ANJALEE KHEMLANI: Absolutely-- well, definitely a lot of interest in the space right now. Let's go back to the structure, though, of the company right now. Obviously, you went through a SPAC, you're going through a de-SPAC process right now. It's really a lot of interest in that area. So let's talk about that. What is the de-SPACing process like--

ROBERT HARIRI: As you know--

ANJALEE KHEMLANI: In this market?

ROBERT HARIRI: As you know, we chose a pathway to become a public company by merging with a special purpose acquisition corporation that had very, very similar philosophies to ours as how to build a world leader in cellular medicine. The process of de-SPACing involves that special purpose acquisition corporation achieving their shareholder agreement and vote to consummate the merger and then to transition our equity owners into equity owners in the new corporation.

We anticipate that this process will take the next several weeks. And we hope to have completed and closed the transaction sometime in June.

KRISTIN MYERS: Doctor, I want to ask you a little bit about the work that you guys are doing over Celularity. I think so many people pointed to the pandemic as having a lot of wins, at least when it came to the medical community, but also research and development, when it came to pharmaceuticals, and treating diseases, and coming up with new treatments. Curious to know if there's any, perhaps, wins or lessons from the pandemic that can be applied to a lot of the work that you guys are doing at Celularity.

ROBERT HARIRI: That's a fantastic question. We actually saw this, obviously, as a call to action-- an emergent call to action. But we also saw it as a great opportunity to introduce cellular medicine products, namely immunotherapeutic products, into the management and treatment of viral illnesses. And as you may know, Celularity was the first company to receive acceptance of our investigational new drug application using our natural killer cells to seek out and destroy virally-infected cells.

What that basically means is that there may be a potential avenue in the future to move away from treating viral illnesses with antiviral agents, which tend to be anti-metabolic agents, to actually augmenting a patient's immune system so they can put up a better fight against the threat. Now, in the case of COVID, we were able to identify the virus, but COVID-19 might, in fact, be a dress rehearsal for the next pandemic.

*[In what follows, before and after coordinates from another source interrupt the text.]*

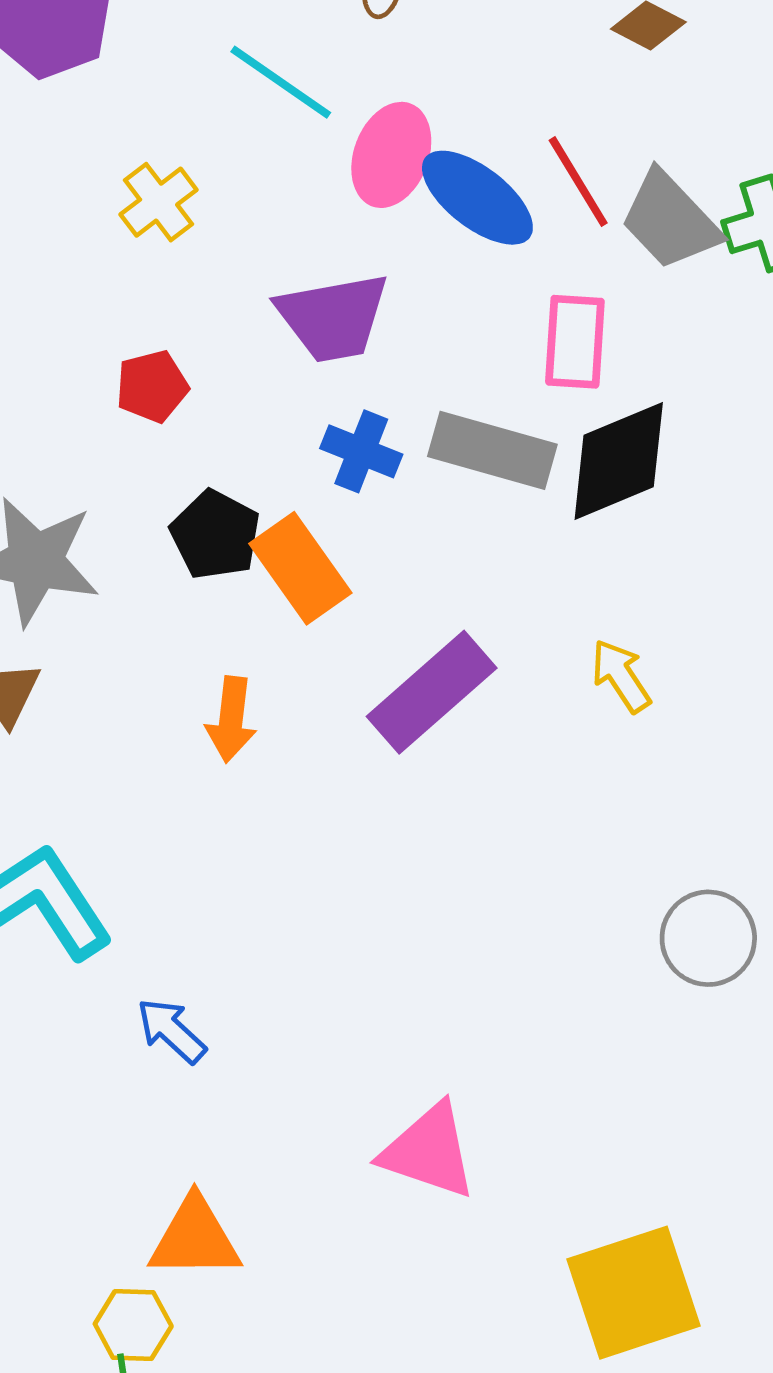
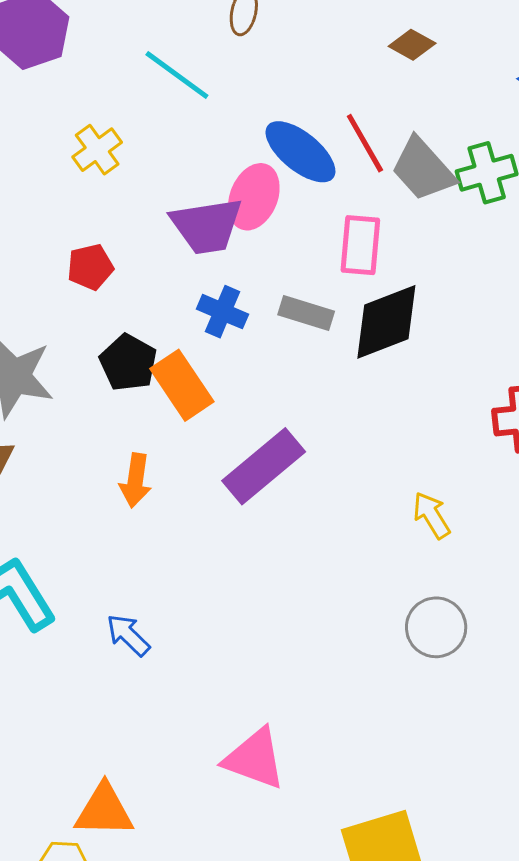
pink ellipse: (391, 155) -> (254, 197), moved
gray rectangle: (492, 450) -> (306, 313), size x0.7
yellow arrow: (621, 676) -> (432, 515), moved
blue arrow: (171, 1031) -> (128, 635), moved

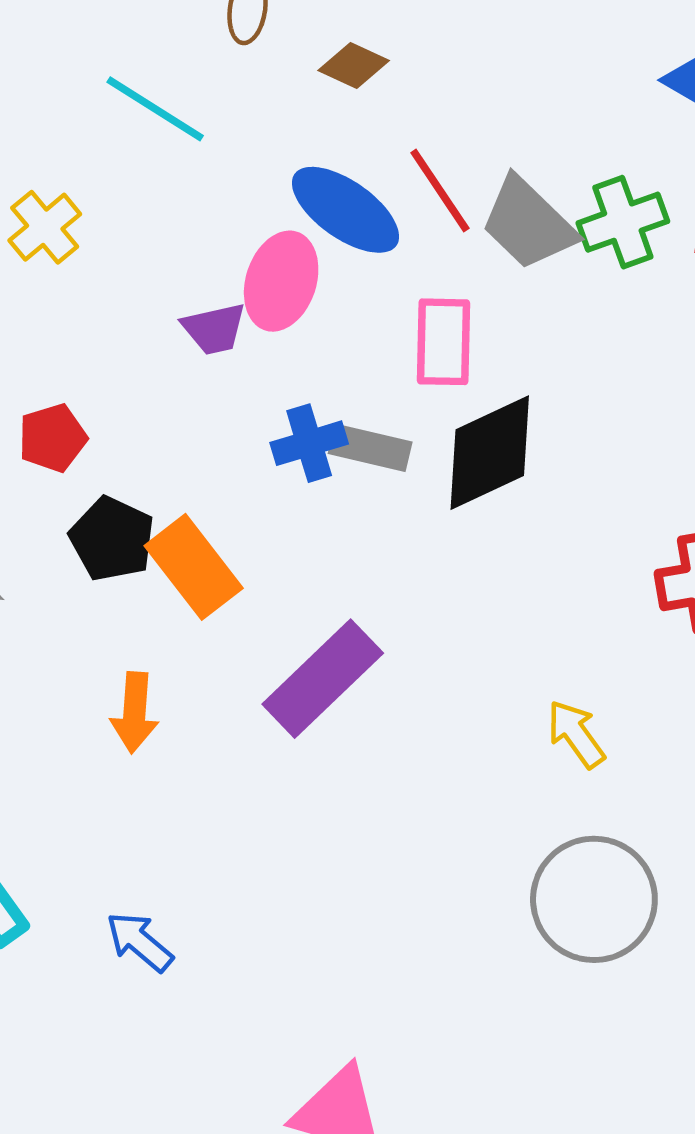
brown diamond: (412, 45) -> (354, 66), moved
purple trapezoid: (207, 226) -> (214, 329), size x0.6
red pentagon: (90, 267) -> (53, 438), moved
blue cross: (223, 312) -> (309, 443), moved, turned -36
gray circle: (436, 627) -> (594, 899), size x1.4

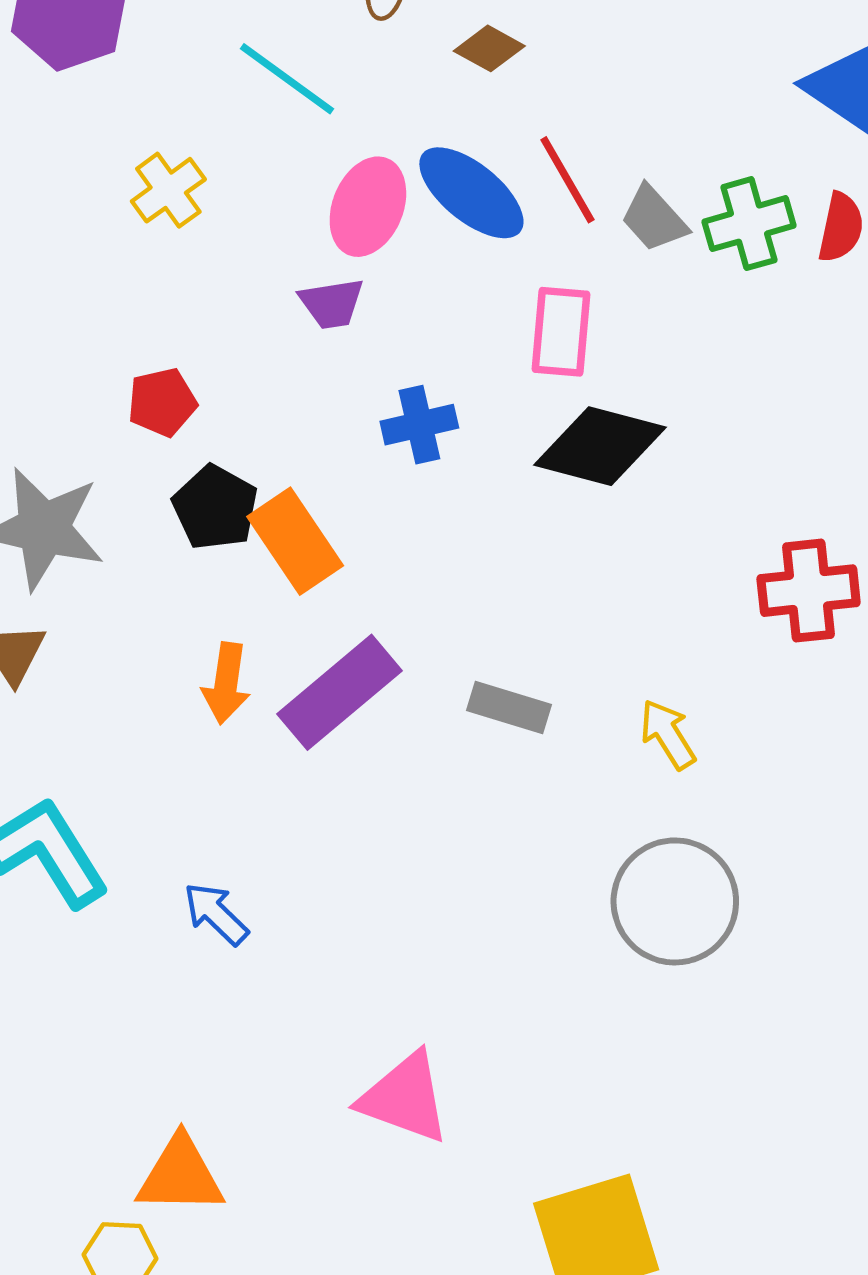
gray trapezoid: (528, 223) -> (654, 219), size x0.7
pink ellipse: (281, 281) -> (368, 207), moved
gray rectangle: (370, 448) -> (509, 708), moved
black diamond: (490, 453) -> (600, 446), turned 36
purple rectangle: (323, 679) -> (340, 692), moved

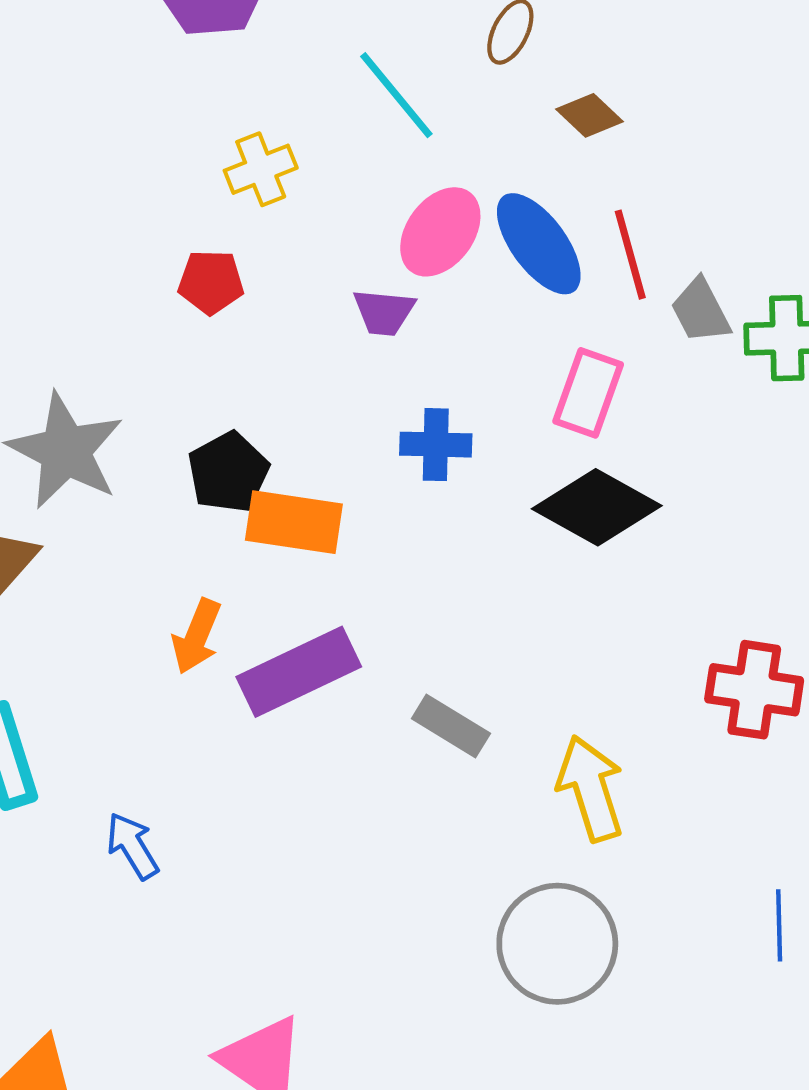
red pentagon: (162, 402) -> (211, 282), moved
orange rectangle: (295, 541) -> (294, 522), turned -62
yellow arrow: (668, 734) -> (591, 788), size x1.5

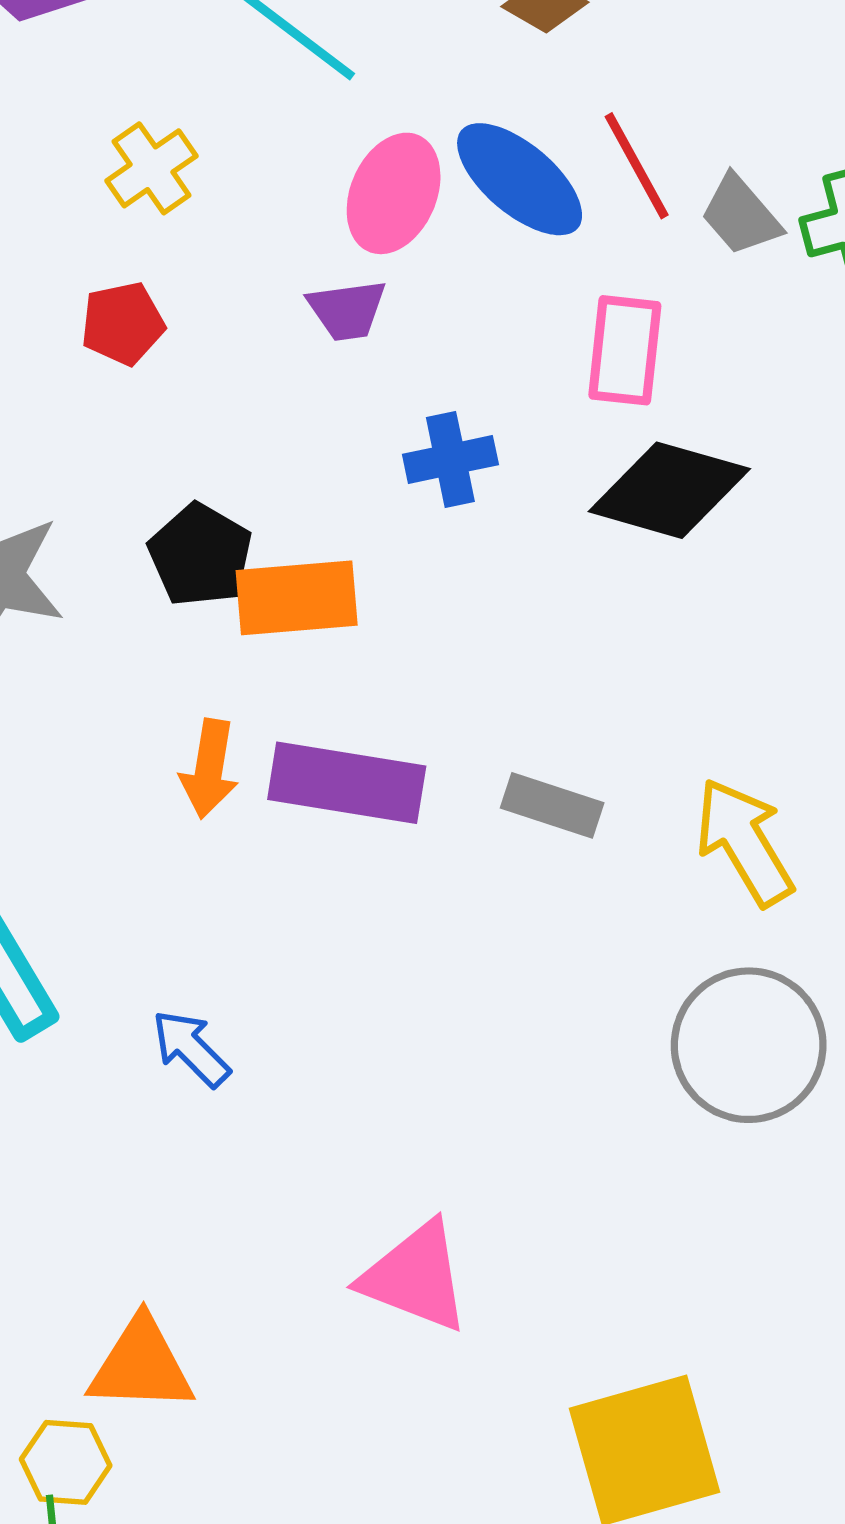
purple rectangle: (299, 672) -> (347, 783), turned 48

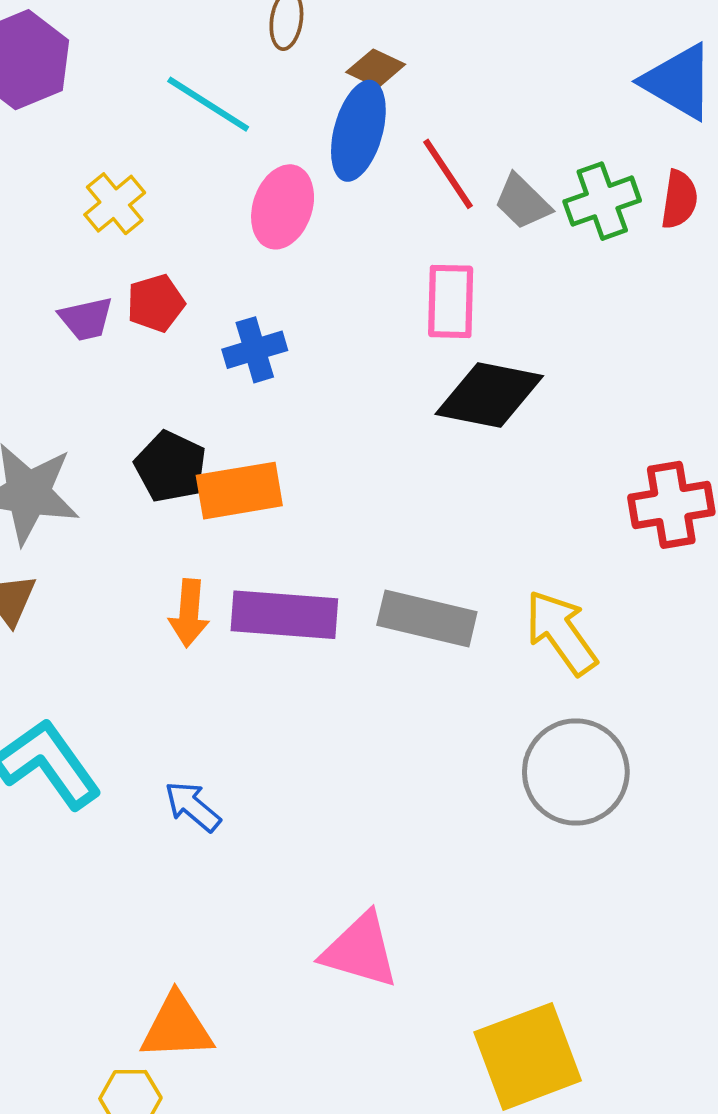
blue ellipse: (520, 179) -> (358, 131), moved, turned 70
purple trapezoid: (347, 310) -> (86, 319), moved
red pentagon: (123, 323) -> (156, 303), moved
blue cross: (450, 460) -> (255, 350), moved
gray rectangle: (552, 805) -> (427, 618), size x1.4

And the next pandemic may be with a virus or other infectious agent that we don't identify. So if you have a generic, active immunotherapeutic that helps protect the patient from a viral illness, that might be applicable across the range of known and unknown viral pathogens. And I think that that's a very meaningful place for immunotherapy to move in the future.

ALEXIS CHRISTOFOROUS: All right, we're going to have to leave it there-- Dr. Robert Harari, Celularity CEO Thanks so much for joining us.